Two roads diverged in a yellow wood,
And sorry I could not travel both
And be one traveler, long I stood
And looked down one as far as I could
To where it bent in the undergrowth;
Then took the other, as just as fair,
And having perhaps the better claim,
Because it was grassy and wanted wear;
Though as for that the passing there
Had worn them really about the same,
And both that morning equally lay
In leaves no step had trodden black.
Oh, I kept the first for another day!
Yet knowing how way leads on to way,
I doubted if I should ever come back.
I shall be telling this with a sigh
Somewhere ages and ages hence:
Two roads diverged in a wood, and I—
I took the one less traveled by,
And that has made all the difference.
If anyone wants to see the stanzas corrected, go to http://newbohemiansnet.spaces.live.com/
Does anyone know how to get html to make double line breaks so I can create five line stanzas of this poem? Double paragraph symbols doesn't work.

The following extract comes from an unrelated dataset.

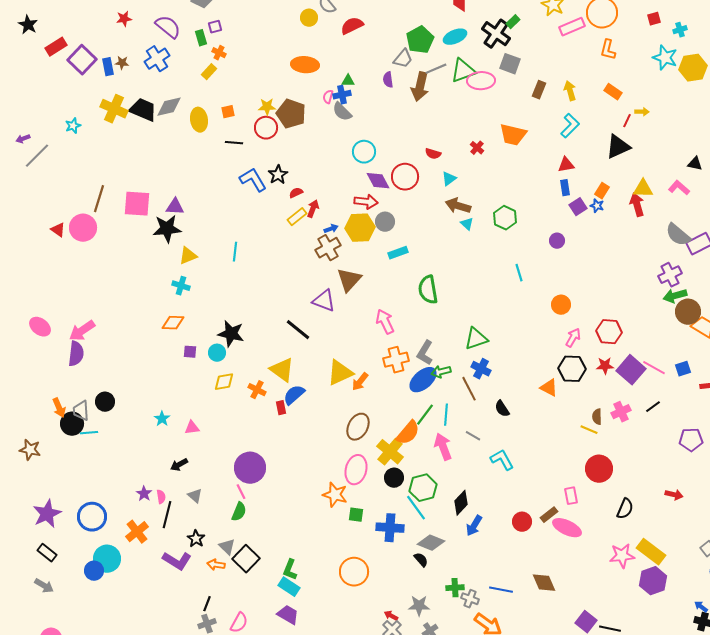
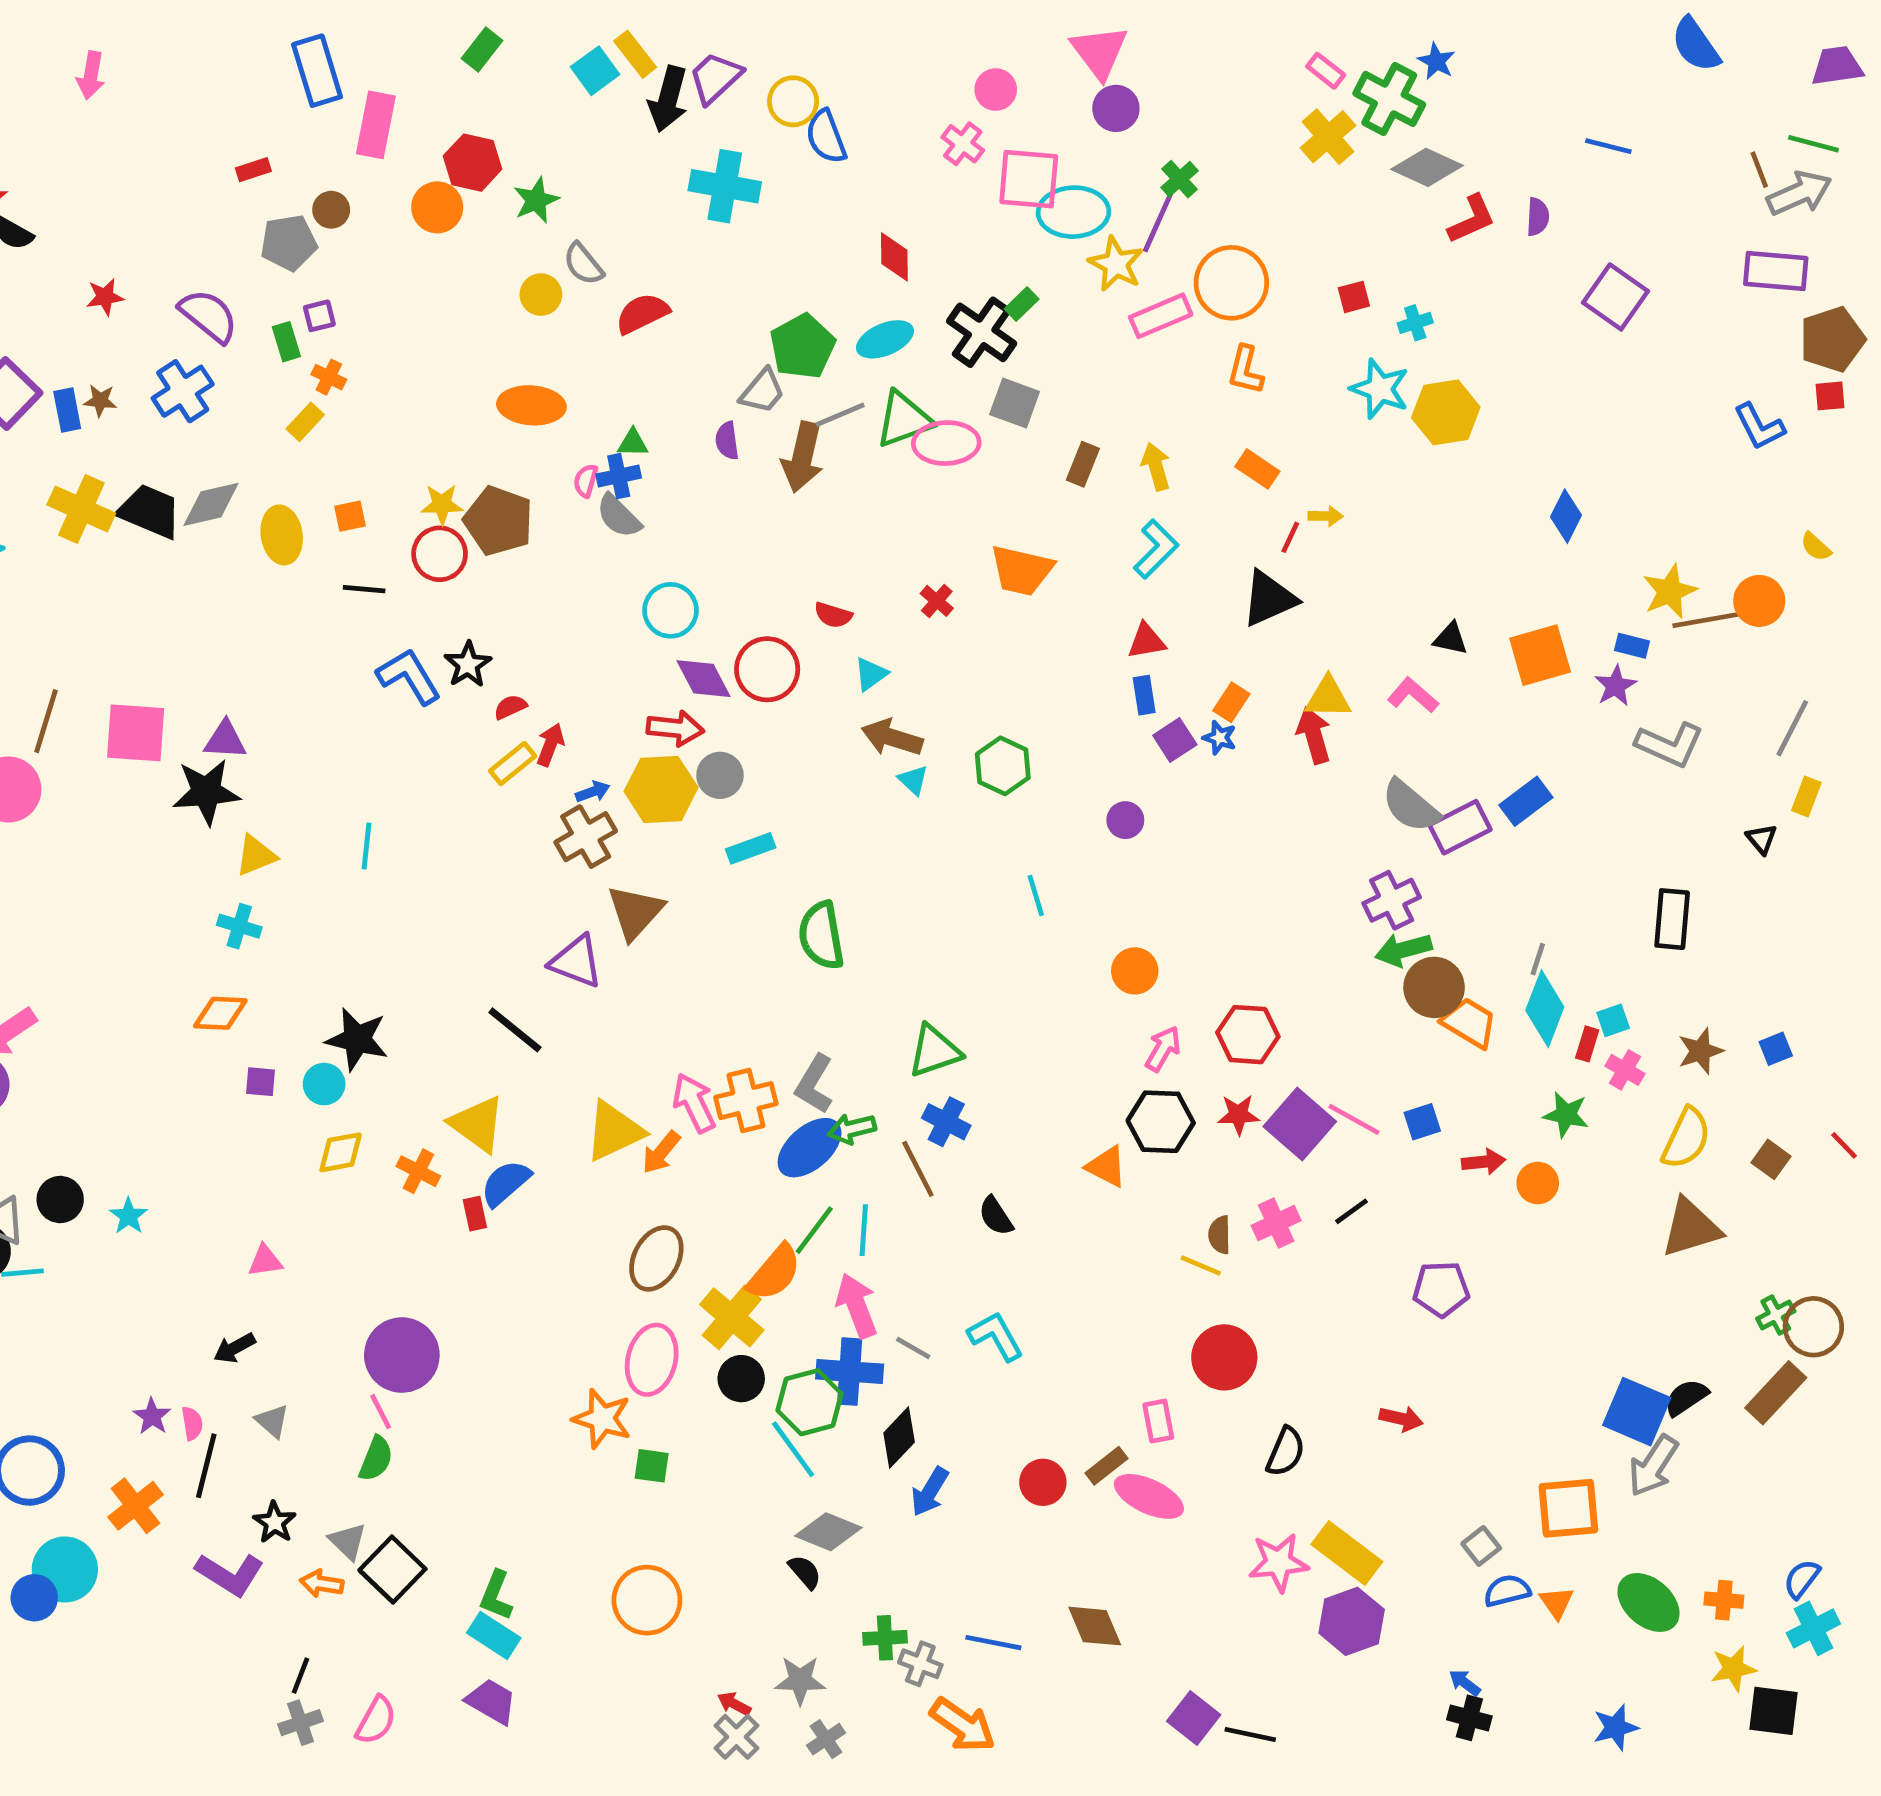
pink arrow: (385, 322) -> (694, 1103), moved
cyan star: (162, 419) -> (128, 1216), moved
gray line: (473, 436) -> (913, 1348), moved
blue cross: (390, 528) -> (850, 1372), moved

This, perhaps most quoted of Frost poems, seems most descriptive of the method we have found most productive, joyous and adventurous for our leaf color searching. Besides, we're in Frost country, though I'd imagine it's changed a bit, but his muse might as well be our muse while wandering Vermont.
Our method: We take any dirt or gravel road that promises color and views, and avoids the hordes of leaf peepers along the red highways where the color is far away, pale and dissappointing. Our new (one year old soon) Winnebego View motorhome, is skinny enough, and short enough, to go places few dare tread; even the scant cars we meet, and skinny up to pass, are slack-jawed at our audacity. But, we know our Turtle and where he can go and, usually, where he cannot.
We also often sus-out a place to park near the high point, and best color, of a Green Mountain crossing, and thus are at the best place to utilize the warm colors of morning and evening; even one rainy morning, and one foggy, proved lovely in a way that could not be had by the time most people were having their first coffee. We begin our quest after one early cuppa and stop for breakfast later, since the milk is always in the refrigerator with us anyway, and the stove always at the ready to produce cuppa number two.
This motorhome is much better built than our first, and takes the shaking of dirt roads very well; all the cabinets are still tight and nothing rattles except our accumulated stuff.